▸ Description of the task
Find each line below that includes "electoral", then copy it.

--- START ---

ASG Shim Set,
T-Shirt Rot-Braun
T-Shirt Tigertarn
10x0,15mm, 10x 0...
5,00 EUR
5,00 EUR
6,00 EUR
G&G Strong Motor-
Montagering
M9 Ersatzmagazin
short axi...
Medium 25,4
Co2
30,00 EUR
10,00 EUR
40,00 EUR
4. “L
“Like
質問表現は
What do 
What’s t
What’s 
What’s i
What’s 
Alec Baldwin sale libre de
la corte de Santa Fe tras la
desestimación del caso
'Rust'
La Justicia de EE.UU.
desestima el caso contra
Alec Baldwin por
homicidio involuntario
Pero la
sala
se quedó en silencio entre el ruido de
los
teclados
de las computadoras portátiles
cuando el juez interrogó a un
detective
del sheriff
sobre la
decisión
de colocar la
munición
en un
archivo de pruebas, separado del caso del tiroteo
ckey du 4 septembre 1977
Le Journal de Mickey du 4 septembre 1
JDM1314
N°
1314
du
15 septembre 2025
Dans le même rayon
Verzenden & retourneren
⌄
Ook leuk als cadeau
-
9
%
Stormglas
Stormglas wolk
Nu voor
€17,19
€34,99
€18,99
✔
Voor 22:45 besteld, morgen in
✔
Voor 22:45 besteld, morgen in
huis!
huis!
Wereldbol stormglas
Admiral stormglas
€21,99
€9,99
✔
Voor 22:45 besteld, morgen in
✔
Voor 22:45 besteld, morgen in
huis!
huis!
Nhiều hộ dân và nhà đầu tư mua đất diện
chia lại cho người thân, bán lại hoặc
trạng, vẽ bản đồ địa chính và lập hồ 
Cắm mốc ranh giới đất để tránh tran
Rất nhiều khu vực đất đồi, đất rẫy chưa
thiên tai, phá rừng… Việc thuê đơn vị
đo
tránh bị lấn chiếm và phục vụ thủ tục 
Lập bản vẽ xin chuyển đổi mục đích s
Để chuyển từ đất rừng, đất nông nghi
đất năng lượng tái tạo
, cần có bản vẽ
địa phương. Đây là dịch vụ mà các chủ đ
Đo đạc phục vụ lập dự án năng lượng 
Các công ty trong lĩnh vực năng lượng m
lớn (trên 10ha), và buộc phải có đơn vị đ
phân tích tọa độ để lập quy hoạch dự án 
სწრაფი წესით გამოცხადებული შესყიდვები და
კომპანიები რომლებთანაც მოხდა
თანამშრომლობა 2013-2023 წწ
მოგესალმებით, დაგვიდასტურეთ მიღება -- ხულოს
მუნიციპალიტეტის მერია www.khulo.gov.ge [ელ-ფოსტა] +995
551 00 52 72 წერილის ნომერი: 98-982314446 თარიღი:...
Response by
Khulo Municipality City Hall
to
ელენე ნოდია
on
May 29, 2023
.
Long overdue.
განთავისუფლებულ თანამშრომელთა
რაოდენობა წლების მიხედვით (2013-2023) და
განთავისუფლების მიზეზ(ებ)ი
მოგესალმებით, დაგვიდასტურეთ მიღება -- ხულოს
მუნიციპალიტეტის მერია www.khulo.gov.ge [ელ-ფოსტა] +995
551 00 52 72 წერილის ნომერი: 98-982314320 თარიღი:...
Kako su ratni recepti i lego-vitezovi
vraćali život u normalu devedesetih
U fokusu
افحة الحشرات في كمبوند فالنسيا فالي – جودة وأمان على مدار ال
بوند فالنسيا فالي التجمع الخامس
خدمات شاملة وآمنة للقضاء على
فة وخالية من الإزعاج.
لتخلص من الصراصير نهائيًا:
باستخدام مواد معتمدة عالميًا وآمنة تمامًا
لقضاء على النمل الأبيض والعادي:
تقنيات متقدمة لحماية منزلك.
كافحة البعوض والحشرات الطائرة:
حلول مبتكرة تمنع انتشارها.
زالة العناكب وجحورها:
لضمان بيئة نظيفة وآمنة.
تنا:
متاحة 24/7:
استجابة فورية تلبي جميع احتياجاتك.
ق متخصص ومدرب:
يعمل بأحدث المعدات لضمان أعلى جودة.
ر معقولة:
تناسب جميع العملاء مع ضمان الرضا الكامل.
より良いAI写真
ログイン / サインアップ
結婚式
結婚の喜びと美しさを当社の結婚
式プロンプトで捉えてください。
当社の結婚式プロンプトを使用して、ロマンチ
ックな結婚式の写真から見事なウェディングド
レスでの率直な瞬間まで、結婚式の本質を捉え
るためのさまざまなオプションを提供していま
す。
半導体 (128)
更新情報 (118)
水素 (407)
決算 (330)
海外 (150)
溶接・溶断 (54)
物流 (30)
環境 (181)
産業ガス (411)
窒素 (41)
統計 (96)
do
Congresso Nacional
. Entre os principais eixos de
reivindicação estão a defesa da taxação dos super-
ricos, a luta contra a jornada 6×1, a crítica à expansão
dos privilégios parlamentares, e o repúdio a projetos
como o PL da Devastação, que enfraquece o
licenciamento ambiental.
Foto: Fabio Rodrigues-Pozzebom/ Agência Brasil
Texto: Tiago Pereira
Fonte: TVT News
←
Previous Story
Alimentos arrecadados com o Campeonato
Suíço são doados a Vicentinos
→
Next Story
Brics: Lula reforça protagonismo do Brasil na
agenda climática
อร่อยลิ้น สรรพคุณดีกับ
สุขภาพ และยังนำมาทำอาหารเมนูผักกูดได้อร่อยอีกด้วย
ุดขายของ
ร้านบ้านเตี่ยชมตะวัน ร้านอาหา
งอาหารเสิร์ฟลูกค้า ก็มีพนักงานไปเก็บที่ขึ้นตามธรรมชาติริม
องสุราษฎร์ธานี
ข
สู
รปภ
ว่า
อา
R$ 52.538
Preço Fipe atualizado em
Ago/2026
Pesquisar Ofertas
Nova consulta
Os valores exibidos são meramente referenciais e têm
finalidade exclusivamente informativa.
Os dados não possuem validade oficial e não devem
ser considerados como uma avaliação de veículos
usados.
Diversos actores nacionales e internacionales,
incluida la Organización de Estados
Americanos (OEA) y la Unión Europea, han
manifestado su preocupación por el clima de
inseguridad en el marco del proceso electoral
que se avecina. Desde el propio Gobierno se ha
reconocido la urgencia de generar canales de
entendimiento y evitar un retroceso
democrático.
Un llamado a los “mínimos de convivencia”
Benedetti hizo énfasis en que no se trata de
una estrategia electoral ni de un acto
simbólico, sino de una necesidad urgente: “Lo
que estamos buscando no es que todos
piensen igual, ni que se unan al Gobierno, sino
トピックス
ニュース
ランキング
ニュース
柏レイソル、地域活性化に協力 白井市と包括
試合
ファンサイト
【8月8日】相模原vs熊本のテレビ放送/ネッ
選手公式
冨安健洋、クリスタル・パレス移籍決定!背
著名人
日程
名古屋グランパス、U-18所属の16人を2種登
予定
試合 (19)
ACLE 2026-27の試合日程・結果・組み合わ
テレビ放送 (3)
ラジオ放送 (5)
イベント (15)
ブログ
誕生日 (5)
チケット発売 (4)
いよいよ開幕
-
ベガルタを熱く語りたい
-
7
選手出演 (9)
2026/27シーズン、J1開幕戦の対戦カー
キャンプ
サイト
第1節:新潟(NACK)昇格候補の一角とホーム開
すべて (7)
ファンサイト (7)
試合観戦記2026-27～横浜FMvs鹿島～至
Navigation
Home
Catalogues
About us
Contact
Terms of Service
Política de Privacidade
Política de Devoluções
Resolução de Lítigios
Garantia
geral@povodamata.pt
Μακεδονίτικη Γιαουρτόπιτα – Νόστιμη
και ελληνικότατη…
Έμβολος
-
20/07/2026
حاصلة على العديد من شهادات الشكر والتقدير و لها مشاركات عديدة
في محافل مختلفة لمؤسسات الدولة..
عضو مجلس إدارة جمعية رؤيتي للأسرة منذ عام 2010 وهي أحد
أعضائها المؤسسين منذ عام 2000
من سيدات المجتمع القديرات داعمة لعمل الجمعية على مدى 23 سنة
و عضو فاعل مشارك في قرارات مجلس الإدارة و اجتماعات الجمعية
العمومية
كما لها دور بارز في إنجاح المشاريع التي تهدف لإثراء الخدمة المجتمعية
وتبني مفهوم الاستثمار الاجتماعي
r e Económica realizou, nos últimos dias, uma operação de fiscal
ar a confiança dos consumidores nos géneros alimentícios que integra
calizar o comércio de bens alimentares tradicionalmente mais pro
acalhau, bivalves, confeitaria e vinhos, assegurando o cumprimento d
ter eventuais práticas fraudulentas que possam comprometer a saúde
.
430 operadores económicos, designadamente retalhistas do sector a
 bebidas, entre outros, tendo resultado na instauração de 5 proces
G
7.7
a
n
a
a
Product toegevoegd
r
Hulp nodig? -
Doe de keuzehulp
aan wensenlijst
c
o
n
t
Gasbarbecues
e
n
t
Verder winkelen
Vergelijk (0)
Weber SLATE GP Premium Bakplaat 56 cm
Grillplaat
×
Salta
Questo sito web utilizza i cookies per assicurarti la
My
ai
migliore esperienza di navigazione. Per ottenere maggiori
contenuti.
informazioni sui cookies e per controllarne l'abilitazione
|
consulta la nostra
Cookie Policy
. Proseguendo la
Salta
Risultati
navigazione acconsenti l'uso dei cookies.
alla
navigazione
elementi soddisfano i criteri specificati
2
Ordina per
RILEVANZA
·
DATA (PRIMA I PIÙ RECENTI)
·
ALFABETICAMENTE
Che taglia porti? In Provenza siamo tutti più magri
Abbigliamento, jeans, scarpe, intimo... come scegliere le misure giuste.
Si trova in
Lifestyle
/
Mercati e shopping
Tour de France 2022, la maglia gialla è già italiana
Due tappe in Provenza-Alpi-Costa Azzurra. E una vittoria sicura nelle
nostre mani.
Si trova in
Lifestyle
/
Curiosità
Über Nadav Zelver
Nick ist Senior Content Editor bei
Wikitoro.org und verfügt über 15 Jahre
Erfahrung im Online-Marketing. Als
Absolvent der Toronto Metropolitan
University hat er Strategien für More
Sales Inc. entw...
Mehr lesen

--- END ---

▸ Answer section
inseguridad en el marco del proceso electoral
una estrategia electoral ni de un acto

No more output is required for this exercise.